Unfortunately, in the lead up to the midterm elections, we are experiencing an all-too-familiar cycle, where politicians find scapegoats for today’s complex challenges and emphasize the issues that divide us, rather than our shared interests and values. From Native American families to enslaved people to our conflicted history with immigration, America has always hung in the balance between ideals and fear-based reactions. We see this division growing with the use of dehumanizing language at the highest levels. It is all too easy for this cycle of ‘othering’ to spiral downward, as some of us are defined as legitimate Americans, others as unwanted, illegal, or criminal. I know where that cycle can go; it is the reason my family sought refuge here. It is also the reason why democracy so consistently has fallen short of its promise of equal opportunity for all, and is today more fragile than ever.

It doesn’t have to be this way. We can decide to be welcomers.

After a decade of working with communities that represent a microcosm of America when it comes to immigration, I believe there are reasons to be hopeful, and lessons for the path forward, if we look to local practices rather than federal rhetoric and gridlock.

First, we need to acknowledge the changes our communities have experienced and move forward in ways that lift up all Americans. Many places across the U.S. have changed as a result of migration, and language and cultural differences can get in the way of people getting to know their newest neighbors – leading to fear and misunderstanding, rather than the opportunity for people to discover what they share in common.

Nashville, Tennessee in 2005 was a city, much like others in the South, whose immigrant population had grown quickly  Couple that rapid and unfamiliar growth with political fear mongering and you have a toxic brew, a white-hot nexus of nativism. What the organizers of the Welcoming Tennessee initiative recognized was that both newcomers and long-time residents felt alienated, and they worked to find common ground across shared values. Nashville ultimately beat back the nativist voices that were clamoring for people who were caught in the ambivalent middle, and set Nashville on a path to becoming among the nation’s most welcoming – and prosperous – cities in the nation.

Secondly, to change the norm, we need to provide a superior alternative. Again, communities provide a powerful example. Dayton, Ohio was among the first to do so. In 2011, the city brought leaders together to create a plan that expressed core values of inclusion and sought ways to attract – rather than expel – immigrants. That work continues, and the benefits to Dayton – and others in the Midwest who have followed – has been a reversal of a 50 year decline in population, and the reinvigorating of neighborhoods and storefronts as newcomers put down roots, open businesses, and contribute to the tax base and a renewed civic fabric.

Local communities are getting this right. Elected officials, residents, and business, faith, and civic leaders are coming together to proactively welcome all people who call their cities and towns home, and to develop the local policies and programs that set the stage for all people to contribute to their greatest potential. These places and their leaders remind us of the values that we hold, and show that we can create a future that everyone can be a part of and which lifts up all Americans. Not just in theory, but in practice.

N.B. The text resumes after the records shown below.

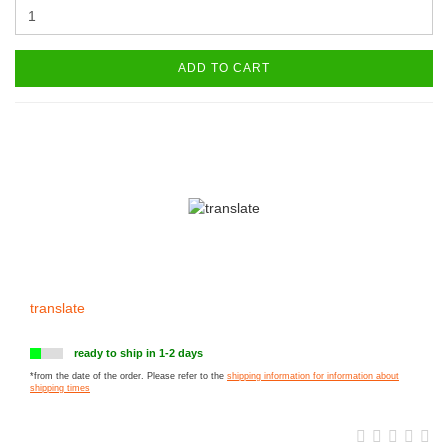
ADD TO CART
translate
ready to ship in 1-2 days
*from the date of the order. Please refer to the
shipping information for information about
shipping times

If we want to enshrine the value of being a welcoming nation in such a way that moments such as those we’re witnessing become unthinkable, supporting local leaders who have the legitimacy and trust of their communities is a way to quickly do so at the scale and in the geographies we need to break the cycle and build a stronger and more prosperous democracy. I believe that the U.S. can still be that beacon to the world of how people from all backgrounds can live together in peace and prosperity – and communities will light the way forward.

Rachel Peric is the executive director of Welcoming America and a founding board member of Art and Remembrance.